Many apologies, Zee-chan, but your statement has inspired me to say something about Japanese weddings. Essentially, that thing is this – I understand the frustration, but for all the ritual and pomp and circumstance, Japanese wedding ceremonies serve a worthy purpose that deserves respect. In fact, the rigidness and ritualistic aspects are kind of the whole point!
Again, I don’t want to single out Zee-chan. I don’t know her and it’s just one tweet, so I have no idea what she is thinking in detail. She just got me thinking about the topic.
But I will say this – I personally have long had complaints about the typical Japanese “western” style wedding, and I know that many other Westerner expats have them too. They tend to consist of sentiments like:
- Japanese Western weddings are phony-seeming because they are held in a Christian chapel even though the couples and families are rarely practicing Christians
- It’s weird that they hire white people to act as fake priests
- They are unnecessarily expensive
- The cash gifts requested of guests are too high
- Rules for how to hand out gifts, greet the bride and groom, etc. are too rigid
Many of those criticisms are all well and good, but in general I want to just tell everyone to give Japanese weddings a break! People all over the world have a need for ceremony, and it isn’t fair for outsiders to be dismissive of the necessary rituals for marriage.
For my wedding to Mrs. Adamu way back in 2007, we went through a very conventional wedding planner, but insisted on doing things very simply and in our own way. We had no “ceremony” to speak of since we are not religious. Instead, we skipped directly to the reception and invited only close family and friends to a restaurant of our choosing. We asked one of our close friends to em-cee, created the invitations and audio-visual content ourselves (an MP3 mix and PowerPoint presentations!)
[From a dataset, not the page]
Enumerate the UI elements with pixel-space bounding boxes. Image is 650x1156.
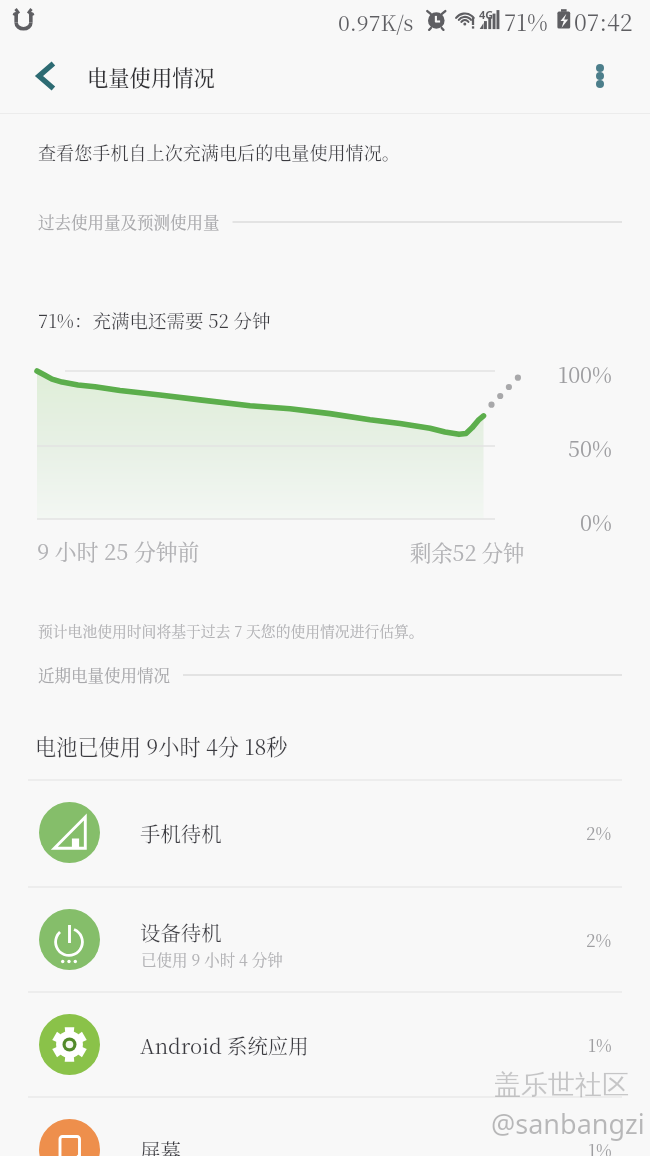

We did this first and foremost because we wanted things to be more intimate and customized to our style, in order to make it more memorable. But another reason we insisted on doing it this way was because we hated the Japanese “Western” style weddings so much and didn’t want to do full Japanese-style either. We openly thought the Western ones were stupid, especially the fake priest thing, and even tried to convince some of Shoko’s friends of this (unsuccessfully).
Well, we had the ceremony and it was a success beyond our expectations. We dressed in kimonos, Mrs. Adamu’s friends performed for us at the after-party, and we were able to bring the two families together (my immediate family flew into Tokyo for the occasion).
We were so proud of how it turned out, and we look back at that day very fondly. But after everything went down, it dawned on me – in terms of the benefits, our wedding was not that different from other Japanese couples who went the more traditional route. Here are some of the good things about having a “proper” wedding:
- It lets the people in each circle (family, friends, coworkers, bosses) know in a very public way that the two of you are coming together, and it gives the people a chance to meet the other person as well as the other side’s family members
- More critically, it is a public meeting of the two families to show (and usually give a speech explicitly stating) that they are in favor of the union
- It gives everyone a chance to celebrate the union and in a way say goodbye to the single person they knew – the speeches and performances by friends are part of this
- For the couple, it is their chance to know that they are accepted, see that people are happy and celebrating, and thus feel like a real married couple
- Doing all this formally and in public makes it all official – this was hard for me to appreciate before having gone through it, but if you’re young and not married this is a bigger deal than you might think. For example, my father died a while after this, and for whatever reason I feel better knowing he was able to see me get married.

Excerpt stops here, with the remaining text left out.